====== TASK DATA

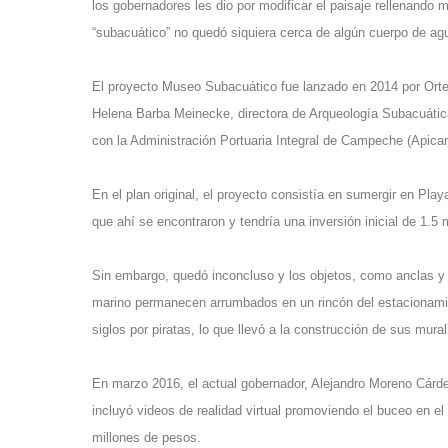
los gobernadores les dio por modificar el paisaje rellenando
“subacuático” no quedó siquiera cerca de algún cuerpo de ag
El proyecto Museo Subacuático fue lanzado en 2014 por Orte
Helena Barba Meinecke, directora de Arqueología Subacuática 
con la Administración Portuaria Integral de Campeche (Apica
En el plan original, el proyecto consistía en sumergir en Pla
que ahí se encontraron y tendría una inversión inicial de 1.5 
Sin embargo, quedó inconcluso y los objetos, como anclas y 
marino permanecen arrumbados en un rincón del estacionamien
siglos por piratas, lo que llevó a la construcción de sus mural
En marzo 2016, el actual gobernador, Alejandro Moreno Cárd
incluyó videos de realidad virtual promoviendo el buceo en 
millones de pesos.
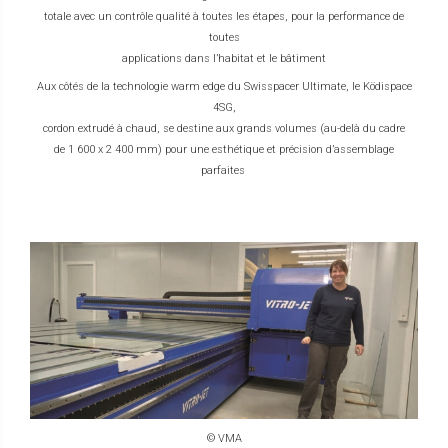
totale avec un contrôle qualité à toutes les étapes, pour la performance de
toutes
applications dans l’habitat et le bâtiment
Aux côtés de la technologie warm edge du Swisspacer Ultimate, le Ködispace
4SG,
cordon extrudé à chaud, se destine aux grands volumes (au-delà du cadre
de 1 600 x 2 400 mm) pour une esthétique et précision d’assemblage
parfaites
© VMA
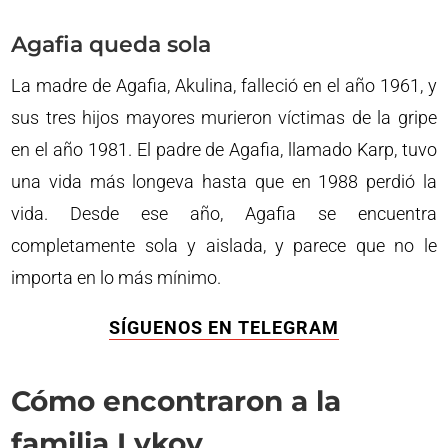
Agafia queda sola
La madre de Agafia, Akulina, falleció en el año 1961, y
sus tres hijos mayores murieron víctimas de la gripe
en el año 1981. El padre de Agafia, llamado Karp, tuvo
una vida más longeva hasta que en 1988 perdió la
vida. Desde ese año, Agafia se encuentra
completamente sola y aislada, y parece que no le
importa en lo más mínimo.
SÍGUENOS EN TELEGRAM
Cómo encontraron a la
familia Lykov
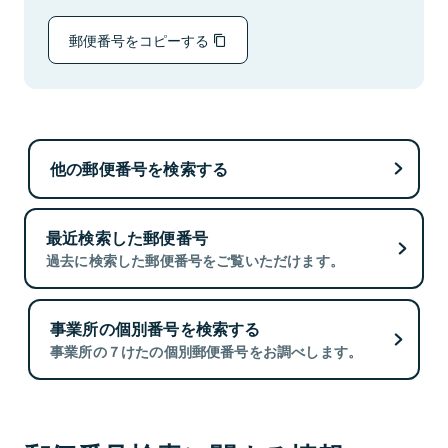
郵便番号をコピーする
他の郵便番号を検索する
最近検索した郵便番号
過去に検索した郵便番号をご覧いただけます。
事業所の個別番号を検索する
事業所の７けたの個別郵便番号をお調べします。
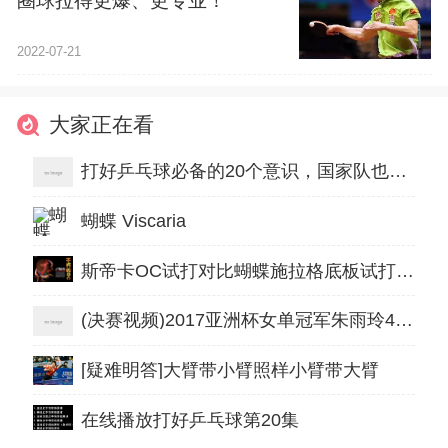
圈球拉得更爆、更专业！
2022-07-21
大家正在看
打好乒乓球必备的20个意识，国家队也是这样要求的！
蝴蝶 Viscaria
斯帝卡OC试打对比蝴蝶施拉格底板试打 五层纯木球拍的对决
(决赛视频)2017亚洲杯女单冠军朱雨玲4:3刘诗雯夺冠视频及三、四名视频
[疑难明答]大臂带小臂照样小臂带大臂
在线播放打好乒乓球第20集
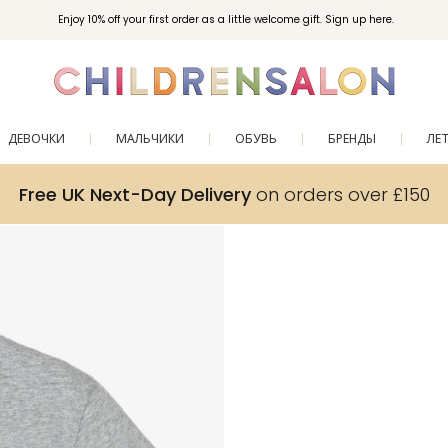
Enjoy 10% off your first order as a little welcome gift. Sign up here.
ДЕВОЧКИ
МАЛЬЧИКИ
ОБУВЬ
БРЕНДЫ
ЛЕ
Free UK Next-Day Delivery
on orders over £150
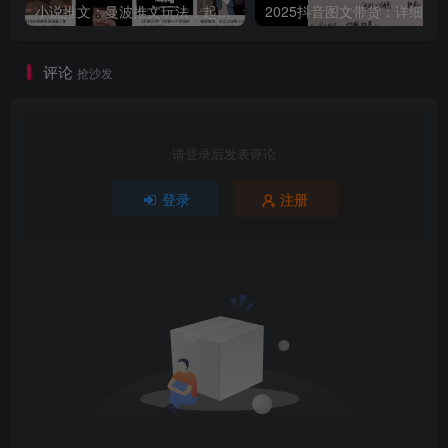
小说推文：曼波推文玩法，起号快，流量猛，一天收益1k+
评论
抢沙发
请登录后发表评论
登录
注册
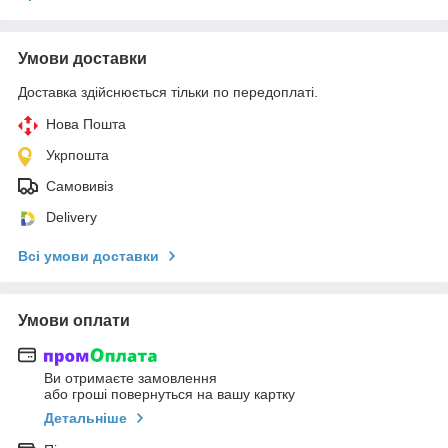
Умови доставки
Доставка здійснюється тільки по передоплаті.
Нова Пошта
Укрпошта
Самовивіз
Delivery
Всі умови доставки
Умови оплати
Ви отримаєте замовлення
або гроші повернуться на вашу картку
Детальніше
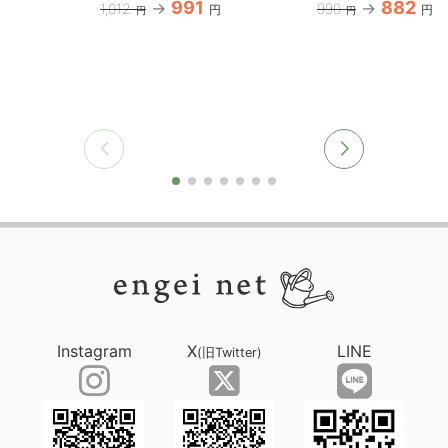
991
882
1,012
990
円
円
円
円
Instagram
X
LINE
(旧Twitter)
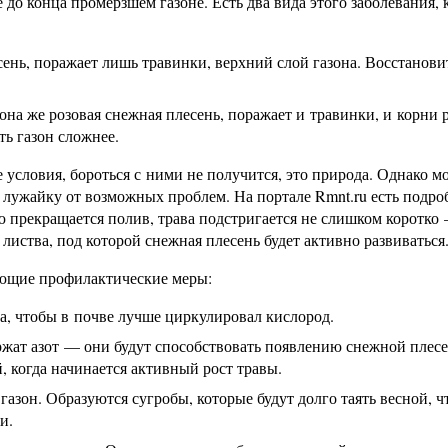
е до конца промёрзшем газоне. Есть два вида этого заболевания,
сень, поражает лишь травинки, верхний слой газона. Восстанови
на же розовая снежная плесень, поражает и травинки, и корни 
ь газон сложнее.
словия, бороться с ними не получится, это природа. Однако м
лужайку от возможных проблем. На портале Rmnt.ru есть подро
ю прекращается полив, трава подстригается не слишком коротко
 листва, под которой снежная плесень будет активно развиваться
ующие профилактические меры:
на, чтобы в почве лучше циркулировал кислород.
ржат азот — они будут способствовать появлению снежной плесе
, когда начинается активный рост травы.
газон. Образуются сугробы, которые будут долго таять весной, ч
и.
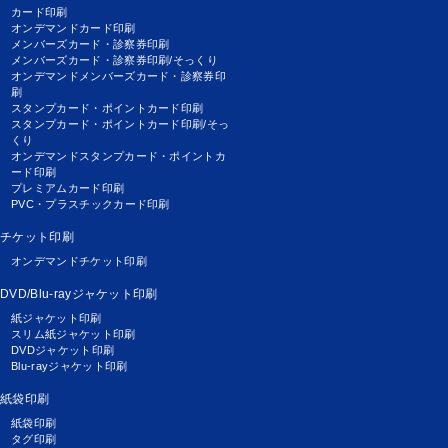
カード印刷
オンデマンドカード印刷
メンバーズカード・診察券印刷
メンバーズカード・診察券印刷/そっくり
オンデマンドメンバーズカード・診察券印
刷
スタンプカード・ポイントカード印刷
スタンプカード・ポイントカード印刷/そっ
くり
オンデマンドスタンプカード・ポイントカ
ード印刷
プレミアムカード印刷
PVC・プラスチックカード印刷
チケット印刷
オンデマンドチケット印刷
DVD/Blu-rayジャケット印刷
紙ジャケット印刷
スリム紙ジャケット印刷
DVDジャケット印刷
Blu-rayジャケット印刷
紙袋印刷
紙袋印刷
タグ印刷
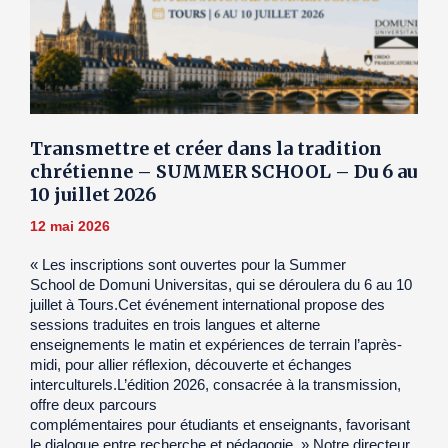
Transmettre et créer dans la tradition
chrétienne – SUMMER SCHOOL – Du 6 au
10 juillet 2026
12 mai 2026
« Les inscriptions sont ouvertes pour la Summer
School de Domuni Universitas, qui se déroulera du 6 au 10
juillet à Tours.Cet événement international propose des
sessions traduites en trois langues et alterne
enseignements le matin et expériences de terrain l’après-
midi, pour allier réflexion, découverte et échanges
interculturels.L’édition 2026, consacrée à la transmission,
offre deux parcours
complémentaires pour étudiants et enseignants, favorisant
le dialogue entre recherche et pédagogie. » Notre directeur,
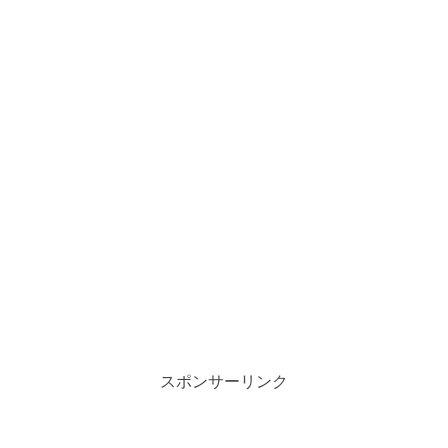
スポンサーリンク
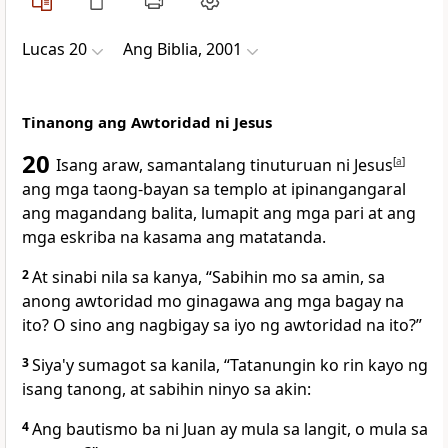
Lucas 20
Ang Biblia, 2001
Tinanong ang Awtoridad ni Jesus
20
Isang araw, samantalang tinuturuan ni Jesus
[
a
]
ang mga taong-bayan sa templo at ipinangangaral
ang magandang balita, lumapit ang mga pari at ang
mga eskriba na kasama ang matatanda.
2
At sinabi nila sa kanya, “Sabihin mo sa amin, sa
anong awtoridad mo ginagawa ang mga bagay na
ito? O sino ang nagbigay sa iyo ng awtoridad na ito?”
3
Siya'y sumagot sa kanila, “Tatanungin ko rin kayo ng
isang tanong, at sabihin ninyo sa akin:
4
Ang bautismo ba ni Juan ay mula sa langit, o mula sa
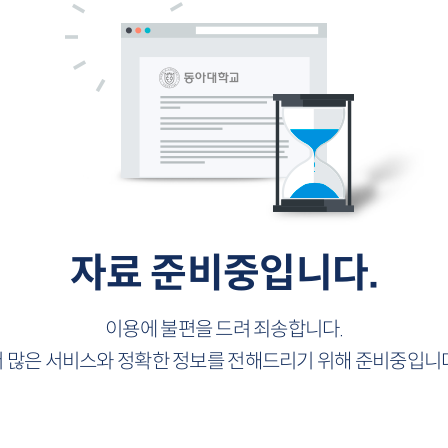
자료 준비중입니다.
이용에 불편을 드려 죄송합니다.
더 많은 서비스와 정확한 정보를 전해드리기 위해 준비중입니다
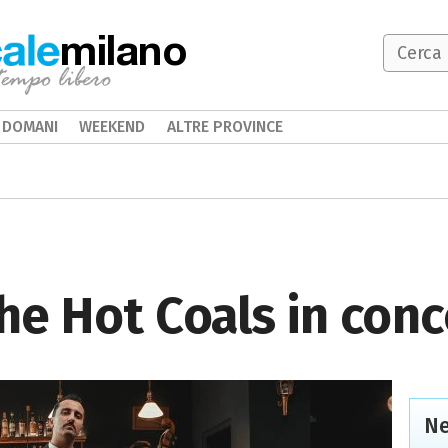
milano
DOMANI
WEEKEND
ALTRE PROVINCE
e Hot Coals in conc
Ne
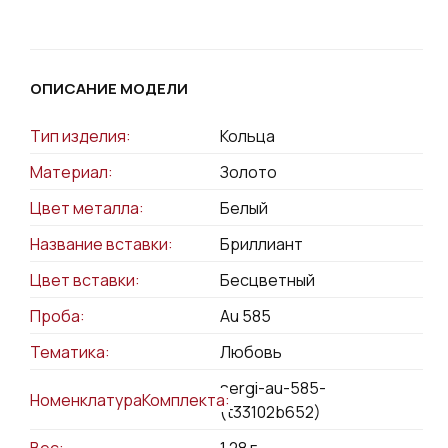
ОПИСАНИЕ МОДЕЛИ
Тип изделия:
Кольца
Материал:
Золото
Цвет металла:
Белый
Название вставки:
Бриллиант
Цвет вставки:
Бесцветный
Проба:
Au 585
Тематика:
Любовь
sergi-au-585-
НоменклатураКомплекта:
(t33102b652)
Вес:
1.28
г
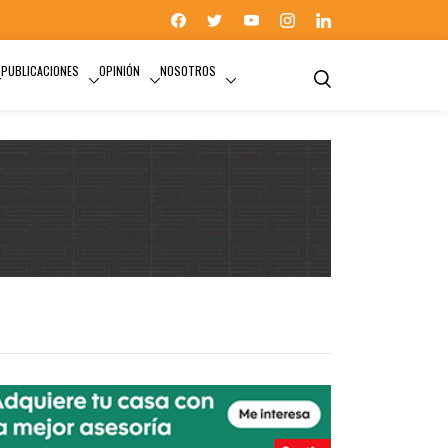
PUBLICACIONES
OPINIÓN
NOSOTROS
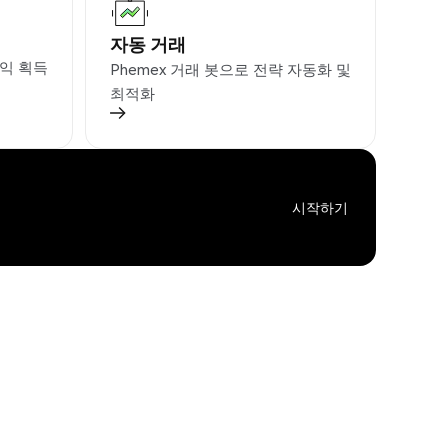
자동 거래
익 획득
Phemex 거래 봇으로 전략 자동화 및
최적화
시작하기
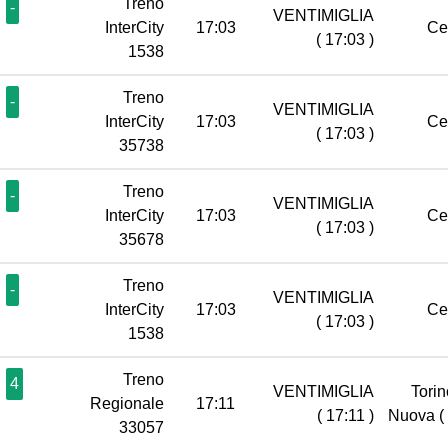
Treno
-
VENTIMIGLIA
InterCity
17:03
Ce
( 17:03 )
1538
Treno
-
VENTIMIGLIA
InterCity
17:03
Ce
( 17:03 )
35738
Treno
-
VENTIMIGLIA
InterCity
17:03
Ce
( 17:03 )
35678
Treno
-
VENTIMIGLIA
InterCity
17:03
Ce
( 17:03 )
1538
Treno
4
VENTIMIGLIA
Torin
Regionale
17:11
( 17:11 )
Nuova
(
33057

============

> **TASK STATEMENT**:
The reply has to reproduce every line above verbatim and contain no pictures.

> **WRITTEN RESPONSE**:
los gobernadores les dio por modificar el paisaje rellenando
“subacuático” no quedó siquiera cerca de algún cuerpo de ag
El proyecto Museo Subacuático fue lanzado en 2014 por Orte
Helena Barba Meinecke, directora de Arqueología Subacuática 
con la Administración Portuaria Integral de Campeche (Apica
En el plan original, el proyecto consistía en sumergir en Pla
que ahí se encontraron y tendría una inversión inicial de 1.5 
Sin embargo, quedó inconcluso y los objetos, como anclas y 
marino permanecen arrumbados en un rincón del estacionamien
siglos por piratas, lo que llevó a la construcción de sus mural
En marzo 2016, el actual gobernador, Alejandro Moreno Cárd
incluyó videos de realidad virtual promoviendo el buceo en 
millones de pesos.
totale avec un contrôle qualité à toutes les étapes, pour la performance de
toutes
applications dans l’habitat et le bâtiment
Aux côtés de la technologie warm edge du Swisspacer Ultimate, le Ködispace
4SG,
cordon extrudé à chaud, se destine aux grands volumes (au-delà du cadre
de 1 600 x 2 400 mm) pour une esthétique et précision d’assemblage
parfaites
© VMA
Agafia queda sola
La madre de Agafia, Akulina, falleció en el año 1961, y
sus tres hijos mayores murieron víctimas de la gripe
en el año 1981. El padre de Agafia, llamado Karp, tuvo
una vida más longeva hasta que en 1988 perdió la
vida. Desde ese año, Agafia se encuentra
completamente sola y aislada, y parece que no le
importa en lo más mínimo.
SÍGUENOS EN TELEGRAM
Cómo encontraron a la
familia Lykov
郵便番号をコピーする
他の郵便番号を検索する
最近検索した郵便番号
過去に検索した郵便番号をご覧いただけます。
事業所の個別番号を検索する
事業所の７けたの個別郵便番号をお調べします。
圈球拉得更爆、更专业！
2022-07-21
大家正在看
打好乒乓球必备的20个意识，国家队也是这样要求的！
蝴蝶 Viscaria
斯帝卡OC试打对比蝴蝶施拉格底板试打 五层纯木球拍的对决
(决赛视频)2017亚洲杯女单冠军朱雨玲4:3刘诗雯夺冠视频及三、四名视频
[疑难明答]大臂带小臂照样小臂带大臂
在线播放打好乒乓球第20集
Enjoy 10% off your first order as a little welcome gift. Sign up here.
ДЕВОЧКИ
МАЛЬЧИКИ
ОБУВЬ
БРЕНДЫ
ЛЕ
Free UK Next-Day Delivery
on orders over £150
小说推文：曼波推文玩法，起号快，流量猛，一天收益1k+
评论
抢沙发
请登录后发表评论
登录
注册
Умови доставки
Доставка здійснюється тільки по передоплаті.
Нова Пошта
Укрпошта
Самовивіз
Delivery
Всі умови доставки
Умови оплати
Ви отримаєте замовлення
або гроші повернуться на вашу картку
Детальніше
991
882
1,012
990
円
円
円
円
Instagram
X
LINE
(旧Twitter)
е до конца промёрзшем газоне. Есть два вида этого заболевания,
сень, поражает лишь травинки, верхний слой газона. Восстанови
на же розовая снежная плесень, поражает и травинки, и корни 
ь газон сложнее.
словия, бороться с ними не получится, это природа. Однако м
лужайку от возможных проблем. На портале Rmnt.ru есть подро
ю прекращается полив, трава подстригается не слишком коротко
 листва, под которой снежная плесень будет активно развиваться
ующие профилактические меры:
на, чтобы в почве лучше циркулировал кислород.
ржат азот — они будут способствовать появлению снежной плесе
, когда начинается активный рост травы.
газон. Образуются сугробы, которые будут долго таять весной, ч
и.
カード印刷
オンデマンドカード印刷
メンバーズカード・診察券印刷
メンバーズカード・診察券印刷/そっくり
オンデマンドメンバーズカード・診察券印
刷
スタンプカード・ポイントカード印刷
スタンプカード・ポイントカード印刷/そっ
くり
オンデマンドスタンプカード・ポイントカ
ード印刷
プレミアムカード印刷
PVC・プラスチックカード印刷
チケット印刷
オンデマンドチケット印刷
DVD/Blu-rayジャケット印刷
紙ジャケット印刷
スリム紙ジャケット印刷
DVDジャケット印刷
Blu-rayジャケット印刷
紙袋印刷
紙袋印刷
タグ印刷
Transmettre et créer dans la tradition
chrétienne – SUMMER SCHOOL – Du 6 au
10 juillet 2026
12 mai 2026
« Les inscriptions sont ouvertes pour la Summer
School de Domuni Universitas, qui se déroulera du 6 au 10
juillet à Tours.Cet événement international propose des
sessions traduites en trois langues et alterne
enseignements le matin et expériences de terrain l’après-
midi, pour allier réflexion, découverte et échanges
interculturels.L’édition 2026, consacrée à la transmission,
offre deux parcours
complémentaires pour étudiants et enseignants, favorisant
le dialogue entre recherche et pédagogie. » Notre directeur,
スポンサーリンク
Lucas 20
Ang Biblia, 2001
Tinanong ang Awtoridad ni Jesus
20
Isang araw, samantalang tinuturuan ni Jesus
[
a
]
ang mga taong-bayan sa templo at ipinangangaral
ang magandang balita, lumapit ang mga pari at ang
mga eskriba na kasama ang matatanda.
2
At sinabi nila sa kanya, “Sabihin mo sa amin, sa
anong awtoridad mo ginagawa ang mga bagay na
ito? O sino ang nagbigay sa iyo ng awtoridad na ito?”
3
Siya'y sumagot sa kanila, “Tatanungin ko rin kayo ng
isang tanong, at sabihin ninyo sa akin:
4
Ang bautismo ba ni Juan ay mula sa langit, o mula sa
자료 준비중입니다.
이용에 불편을 드려 죄송합니다.
더 많은 서비스와 정확한 정보를 전해드리기 위해 준비중입니다
milano
DOMANI
WEEKEND
ALTRE PROVINCE
e Hot Coals in conc
Ne
ОПИСАНИЕ МОДЕЛИ
Тип изделия:
Кольца
Материал:
Золото
Цвет металла:
Белый
Название вставки:
Бриллиант
Цвет вставки:
Бесцветный
Проба:
Au 585
Тематика:
Любовь
sergi-au-585-
НоменклатураКомплекта:
(t33102b652)
Вес:
1.28
г
PUBLICACIONES
OPINIÓN
NOSOTROS
자동 거래
익 획득
Phemex 거래 봇으로 전략 자동화 및
최적화
시작하기
Treno
-
VENTIMIGLIA
InterCity
17:03
Ce
( 17:03 )
1538
Treno
-
VENTIMIGLIA
InterCity
17:03
Ce
( 17:03 )
35738
Treno
-
VENTIMIGLIA
InterCity
17:03
Ce
( 17:03 )
35678
Treno
-
VENTIMIGLIA
InterCity
17:03
Ce
( 17:03 )
1538
Treno
4
VENTIMIGLIA
Torin
Regionale
17:11
( 17:11 )
Nuova
(
33057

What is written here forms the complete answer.